Poll promises may require major rejig of budgetary allocation
The Hindu
Karnataka’s budgetary allocation may have to undergo a major rejig to implement the poll promises made by the Congress and the Janata Dal (Secular), if either of them come to power after the May 10 Assembly elections.
Karnataka’s budgetary allocation may have to undergo a major rejig to implement the poll promises made by the Congress and the Janata Dal (Secular), if either of them come to power after the May 10 Assembly elections.
With Karnataka’s revenue surplus Budget considered to be a “notional revenue surplus Budget”, implementing the schemes that are primarily revenue expenditure could result in revenue deficit, say those in the know. Similar schemes in neighbouring Telangana, Andhra Pradesh, and partially Tamil Nadu are being run through borrowings, sources in the government pointed out.

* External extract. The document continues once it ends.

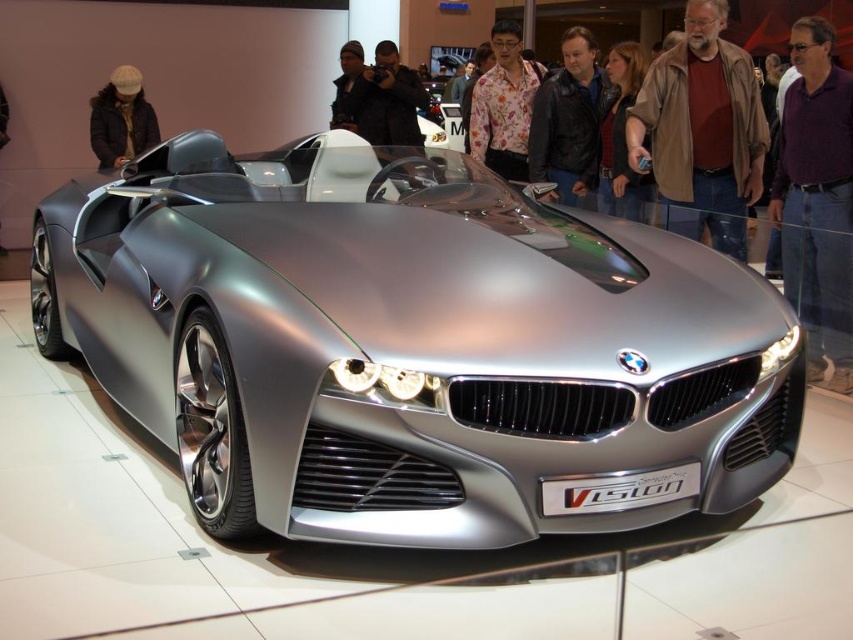 Consider the image. You are a fashion designer attending an auto show and see the BMW Vision model. You notice a floral shirt at center and a knit cap at upper left. Which clothing item would require more fabric to produce?

The floral shirt at center is bigger than the knit cap at upper left, so it would require more fabric to produce.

The initial estimate for the five “guarantees” announced by the Congress is expected to cost over ₹50,000 crore, and the 12 announcements of JD(S) is expected to cost the exchequer about ₹75,000 crore. While the Congress has said that these schemes are possible with better tax collection and rationalisation of expenditure, JD(S) sources said the schemes will be implemented through many State and Central government schemes along with improvement in tax collection.
The State Budget size for 2023-2024 presented by the BJP has been estimated to be ₹3.09 crore of which 26% comes through borrowings. Just about 18% of the total Budget has been earmarked for capital expenditure, and committed expenditure is high. In the committed expenditure, 22% is estimated to go for salaries and pension, it is going to go up substantially with the recommendations of the 7th Pay Commission expected to be implemented this year. The subsidy bill is about 11% -13%. This goes towards power, food, and various other welfare schemes in the State that is estimated to be between ₹35,000 crore and ₹40,000 crore. About 9% or about ₹25,000 crore will be towards debt servicing.
With little room to manoeuvre, experts believe that the options before the government are limited - either increase revenue through higher taxation or curtail expenditure on existing schemes or fund the new promises through borrowings. Present government borrowings are at the rate between 7.5% and 8%.
However, though the size of new announcements is big, officials believe that space could be made to accommodate some of them through rationalisation of existing schemes that could bring down financial requirements.
“A lot of schemes are getting duplicated and these could be integrated. Many schemes have been announced as top-ups to existing State or Central government schemes. A lot of small schemes are being implemented by different departments which could be integrated and brought under an umbrella scheme,” said government sources.